If you are thinking about creating about a membership site and you definitely should, I think membership site should be a fixed term membership site. Meaning that the membership has an end date.

Why would you do this?
Because it requires less set and maintenance the content ends up being a lot better and it is a system you can tweak between your delivery and your sales letter. When you create a fixed term membership site there is a lot less setup. All you need is 6 months or so of content schedule it out rearrange stuff and then it is done. You will have to do a lot in terms of updating that content once it has already been established. Your membership site would have a very definite content generation stage and once that is done. You can just do 100% marketing of that membership site, it also keeps the content very new and fresh because you are not trying to grasp a straw and not always think of something new every month you have a 6 month training course there is a very clear beginning and end. You could very easily cut up each of those 6 months into the 6 lessons and give somebody the basic lessons first and the more advanced lessons later. In a regular membership site it is not very clear if you want to give advanced stuff first or in what order things should be what happens if someone joins late. it is a mess but with a fixed term site it is like a university course. You start up with the introductory stuff get into the advanced stuff and then they graduate more over if someone is almost finished with the site, they have a lot more reason to stay because they are almost having almost finished that course.

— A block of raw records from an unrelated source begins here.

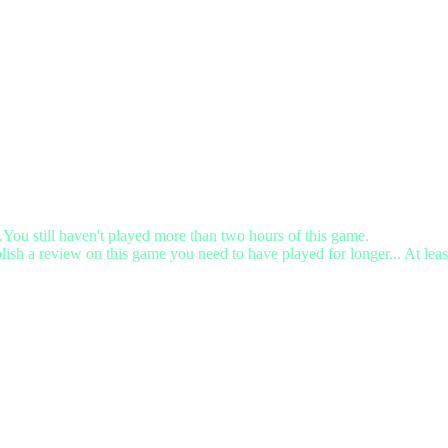
.You still haven't played more than two hours of this game.
lish a review on this game you need to have played for longer... At leas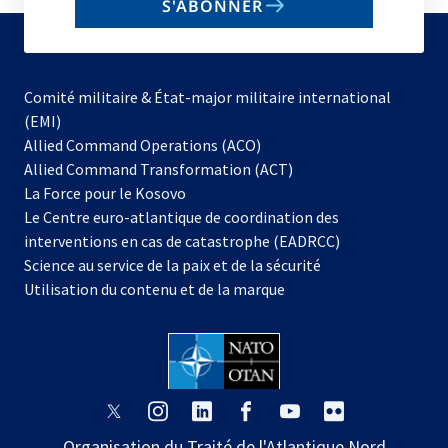
S'ABONNER
to
subscribe
Comité militaire & État-major militaire international
(EMI)
s’ouvre
Allied Command Operations (ACO)
dans
Allied Command Transformation (ACT)
s’ouvre
un
La Force pour le Kosovo
dans
nouvel
Le Centre euro-atlantique de coordination des
un
onglet
interventions en cas de catastrophe (EADRCC)
nouvel
Science au service de la paix et de la sécurité
onglet
Utilisation du contenu et de la marque
s’ouvre
s’ouvre
s’ouvre
s’ouvre
s’ouvre
s’ouvre
dans
dans
dans
dans
dans
dans
Organisation du Traité de l'Atlantique Nord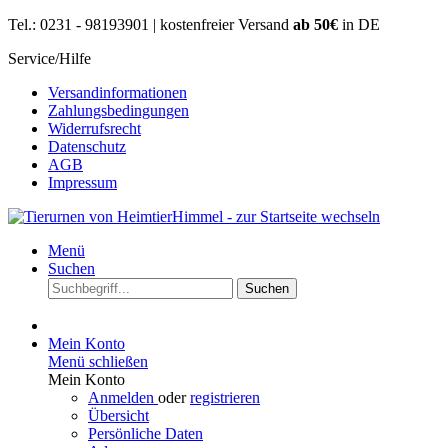
Tel.: 0231 - 98193901 | kostenfreier Versand
ab 50€
in DE
Service/Hilfe
Versandinformationen
Zahlungsbedingungen
Widerrufsrecht
Datenschutz
AGB
Impressum
Menü
Suchen
Suchen
Mein Konto
Menü schließen
Mein Konto
Anmelden
oder
registrieren
Übersicht
Persönliche Daten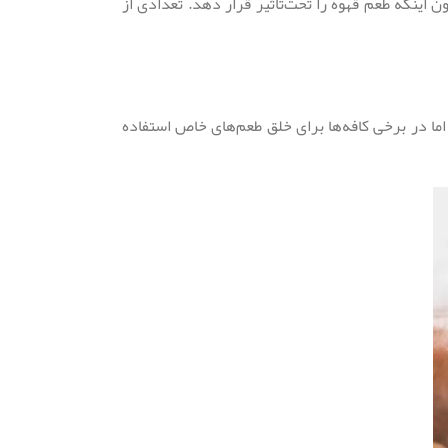
 اینکه طعم قهوه را تحت‌تأثیر قرار دهد. تعدادی از
 اما در برخی کافه‌ها برای خلق طعم‌های خاص استفاده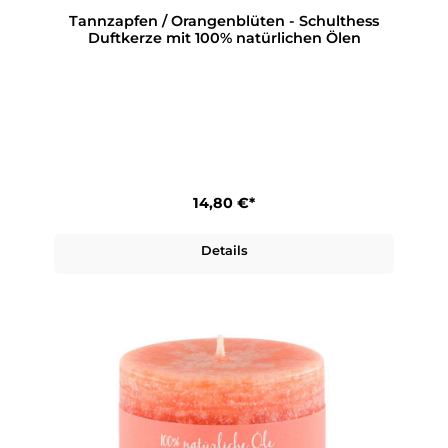
Tannzapfen / Orangenblüten - Schulthess
Duftkerze mit 100% natürlichen Ölen
14,80 €*
Details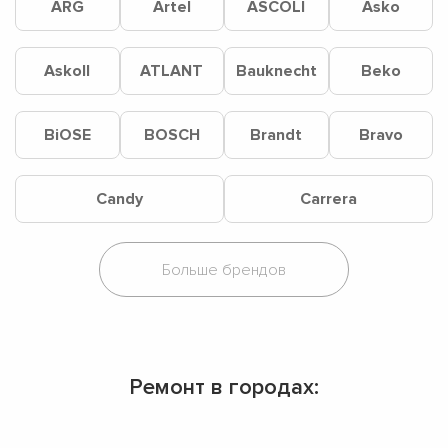
ARG
Artel
ASCOLI
Asko
Askoll
ATLANT
Bauknecht
Beko
BiOSE
BOSCH
Brandt
Bravo
Candy
Carrera
Ремонт в городах: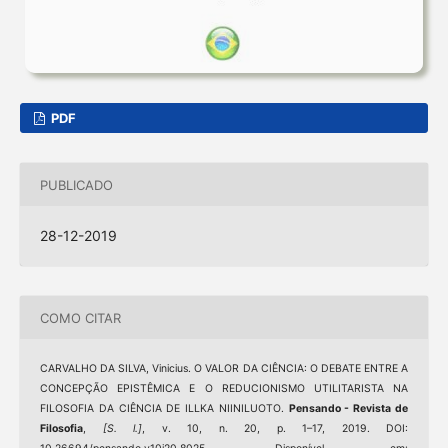
PDF
PUBLICADO
28-12-2019
COMO CITAR
CARVALHO DA SILVA, Vinicius. O VALOR DA CIÊNCIA: O DEBATE ENTRE A
CONCEPÇÃO EPISTÊMICA E O REDUCIONISMO UTILITARISTA NA
FILOSOFIA DA CIÊNCIA DE ILLKA NIINILUOTO.
Pensando - Revista de
Filosofia
,
[S. l.]
, v. 10, n. 20, p. 1–17, 2019. DOI: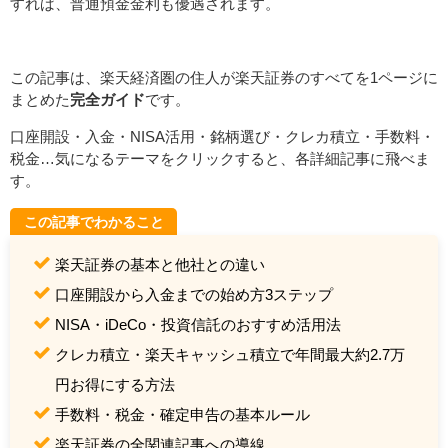
すれば、普通預金金利も優遇されます。
この記事は、楽天経済圏の住人が楽天証券のすべてを1ページに
まとめた
完全ガイド
です。
口座開設・入金・NISA活用・銘柄選び・クレカ積立・手数料・
税金…気になるテーマをクリックすると、各詳細記事に飛べま
す。
この記事でわかること
楽天証券の基本と他社との違い
口座開設から入金までの始め方3ステップ
NISA・iDeCo・投資信託のおすすめ活用法
クレカ積立・楽天キャッシュ積立で年間最大約2.7万
円お得にする方法
手数料・税金・確定申告の基本ルール
楽天証券の全関連記事への導線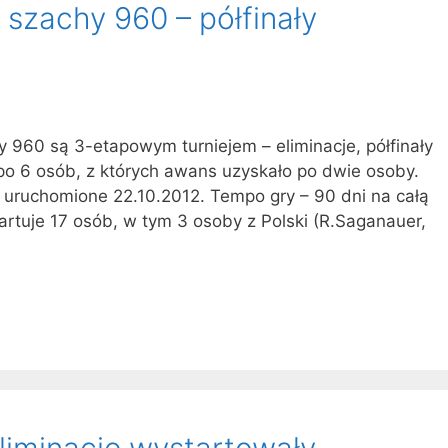
 szachy 960 – półfinały
 960 są 3-etapowym turniejem – eliminacje, półfinały
p po 6 osób, z których awans uzyskało po dwie osoby.
 uruchomione 22.10.2012. Tempo gry – 90 dni na całą
tartuje 17 osób, w tym 3 osoby z Polski (R.Saganauer,
liminacje wystartowały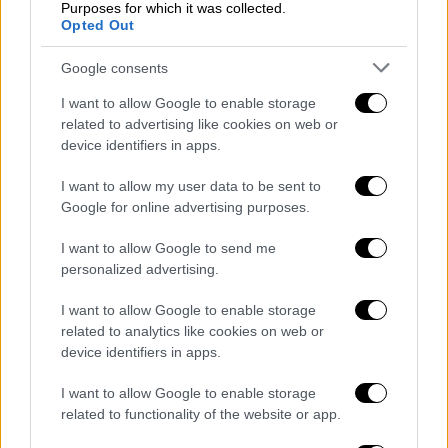
συντονισμένες τοποθετήσεις στελεχών της
Purposes for which it was collected.
Opted Out
ομάδας στη σημερινή συνεδρίαση, κατά τις
οποίες θα καταγγέλλουν την πλειοψηφία του
Google consents
οργάνου για όλα τα παραπάνω ζητήματα.
I want to allow Google to enable storage
Διακινούν μάλιστα το σενάριο πως οι «100»
related to advertising like cookies on web or
θα προτείνουν να αποσυνδεθεί η εκλογή της
device identifiers in apps.
νέας Κ.Ε. από την εκλογή προέδρου, ώστε να
διατηρηθούν οι ίδιοι συσχετισμοί και σε
I want to allow my user data to be sent to
Google for online advertising purposes.
δεύτερο χρόνο να αποπεμφθεί ξανά ο
Στέφανος Κασσελάκης.
I want to allow Google to send me
personalized advertising.
Δεν αποκλείεται μάλιστα, ανάλογα με την
πορεία των συζητήσεων, ακόμα και να
I want to allow Google to enable storage
related to analytics like cookies on web or
αποχωρήσουν τα συγκεκριμένα στελέχη από
device identifiers in apps.
τη συνεδρίαση της
Κεντρικής Επιτροπής,
κορυφώνοντας την ένταση στο εσωτερικό
I want to allow Google to enable storage
του ΣΥΡΙΖΑ. Είναι άλλωστε νωπή άλλωστε η
related to functionality of the website or app.
εικόνα μερικών δεκάδων στελεχών να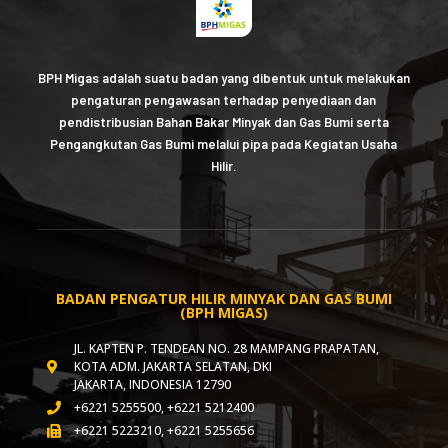
BPH Migas adalah suatu badan yang dibentuk untuk melakukan
pengaturan pengawasan terhadap penyediaan dan
pendistribusian Bahan Bakar Minyak dan Gas Bumi serta
Pengangkutan Gas Bumi melalui pipa pada Kegiatan Usaha
Hilir.
BADAN PENGATUR HILIR MINYAK DAN GAS BUMI
(BPH MIGAS)
JL. KAPTEN P. TENDEAN NO. 28 MAMPANG PRAPATAN,
KOTA ADM. JAKARTA SELATAN, DKI
JAKARTA, INDONESIA 12790
+6221 5255500, +6221 5212400
+6221 5223210, +6221 5255656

And finally it is easily to tweak later on, when you have all this content scheduled and you want to have a new video you can figure out exactly where in this sequence to place it. In an old style membership site you might just put it at the end and your content, your training will not necessarily follow a particular order but now it does. If you want to move things around and make come after another make the membership site last 12 months or 6 weeks you can easily delete change that and when you advertise the site. When write the sales letter and you layout the lessons you can very easily layout in month 1 you this, month 2 you get that and so on.

So you definitely should create a fixed term membership site because it requires less setup and maintenance the content is better and it is something fairly easy for you to tweak and in the future. Setup a fixed term membership site using free membership software right now.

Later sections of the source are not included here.